- Source information -
******************************
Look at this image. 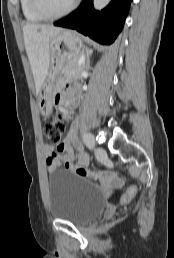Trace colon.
I'll return each instance as SVG.
<instances>
[{
	"instance_id": "5ec220e1",
	"label": "colon",
	"mask_w": 174,
	"mask_h": 258,
	"mask_svg": "<svg viewBox=\"0 0 174 258\" xmlns=\"http://www.w3.org/2000/svg\"><path fill=\"white\" fill-rule=\"evenodd\" d=\"M65 129V122L64 118L60 115H56L52 117L50 120H47L44 123V134L51 144H57L59 143L62 133ZM137 186L132 185L130 186L125 193L121 196V201L126 203L131 201L137 194Z\"/></svg>"
}]
</instances>
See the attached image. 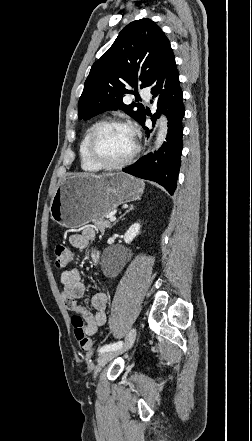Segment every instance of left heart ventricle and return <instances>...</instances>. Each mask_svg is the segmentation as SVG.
Segmentation results:
<instances>
[{
	"mask_svg": "<svg viewBox=\"0 0 252 441\" xmlns=\"http://www.w3.org/2000/svg\"><path fill=\"white\" fill-rule=\"evenodd\" d=\"M134 138L124 126H107L95 140L96 155L107 163H117L125 159L133 150Z\"/></svg>",
	"mask_w": 252,
	"mask_h": 441,
	"instance_id": "obj_1",
	"label": "left heart ventricle"
}]
</instances>
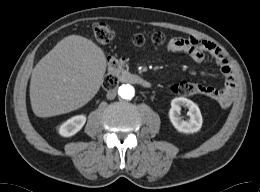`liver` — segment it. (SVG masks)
Returning <instances> with one entry per match:
<instances>
[{"instance_id": "6515ba94", "label": "liver", "mask_w": 260, "mask_h": 192, "mask_svg": "<svg viewBox=\"0 0 260 192\" xmlns=\"http://www.w3.org/2000/svg\"><path fill=\"white\" fill-rule=\"evenodd\" d=\"M107 60L93 41L69 35L34 67L30 101L34 114L51 117L87 104L99 91Z\"/></svg>"}]
</instances>
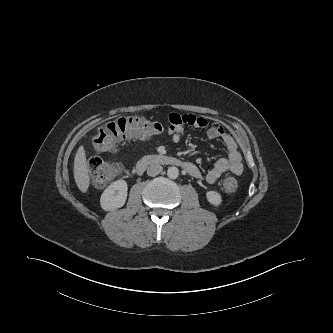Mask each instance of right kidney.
Instances as JSON below:
<instances>
[{"label": "right kidney", "mask_w": 333, "mask_h": 333, "mask_svg": "<svg viewBox=\"0 0 333 333\" xmlns=\"http://www.w3.org/2000/svg\"><path fill=\"white\" fill-rule=\"evenodd\" d=\"M128 186L126 181L117 180L111 183L102 193L100 204L106 211L122 207L127 199Z\"/></svg>", "instance_id": "right-kidney-1"}]
</instances>
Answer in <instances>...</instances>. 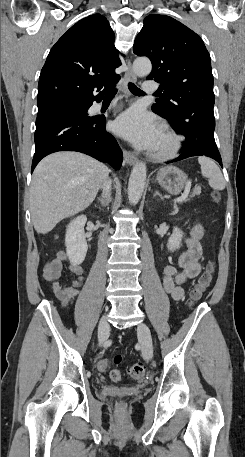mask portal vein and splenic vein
Instances as JSON below:
<instances>
[{"instance_id":"1","label":"portal vein and splenic vein","mask_w":245,"mask_h":457,"mask_svg":"<svg viewBox=\"0 0 245 457\" xmlns=\"http://www.w3.org/2000/svg\"><path fill=\"white\" fill-rule=\"evenodd\" d=\"M191 187H192V182H186V185H185V190L183 192V194H181V196H178V198H175V202H182V200H186L190 190H191Z\"/></svg>"}]
</instances>
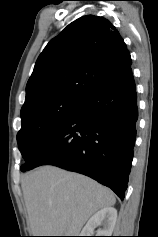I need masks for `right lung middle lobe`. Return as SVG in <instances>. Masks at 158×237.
<instances>
[{
    "instance_id": "right-lung-middle-lobe-1",
    "label": "right lung middle lobe",
    "mask_w": 158,
    "mask_h": 237,
    "mask_svg": "<svg viewBox=\"0 0 158 237\" xmlns=\"http://www.w3.org/2000/svg\"><path fill=\"white\" fill-rule=\"evenodd\" d=\"M84 101L54 98L21 113L22 127L17 134L18 148L26 163L32 159L40 145L63 125Z\"/></svg>"
}]
</instances>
******************************
- Task to carry out -
Both the line containing "I need masks" and the last line of the records above belong in the exact copy, along with every line between them; pictures do not.

- Answer for this exercise -
I need masks for `right lung middle lobe`. Return as SVG in <instances>. Masks at 158×237.
<instances>
[{
    "instance_id": "right-lung-middle-lobe-1",
    "label": "right lung middle lobe",
    "mask_w": 158,
    "mask_h": 237,
    "mask_svg": "<svg viewBox=\"0 0 158 237\" xmlns=\"http://www.w3.org/2000/svg\"><path fill=\"white\" fill-rule=\"evenodd\" d=\"M84 101L54 98L21 113L22 127L17 134L18 148L26 163L32 159L40 145L63 125Z\"/></svg>"
}]
</instances>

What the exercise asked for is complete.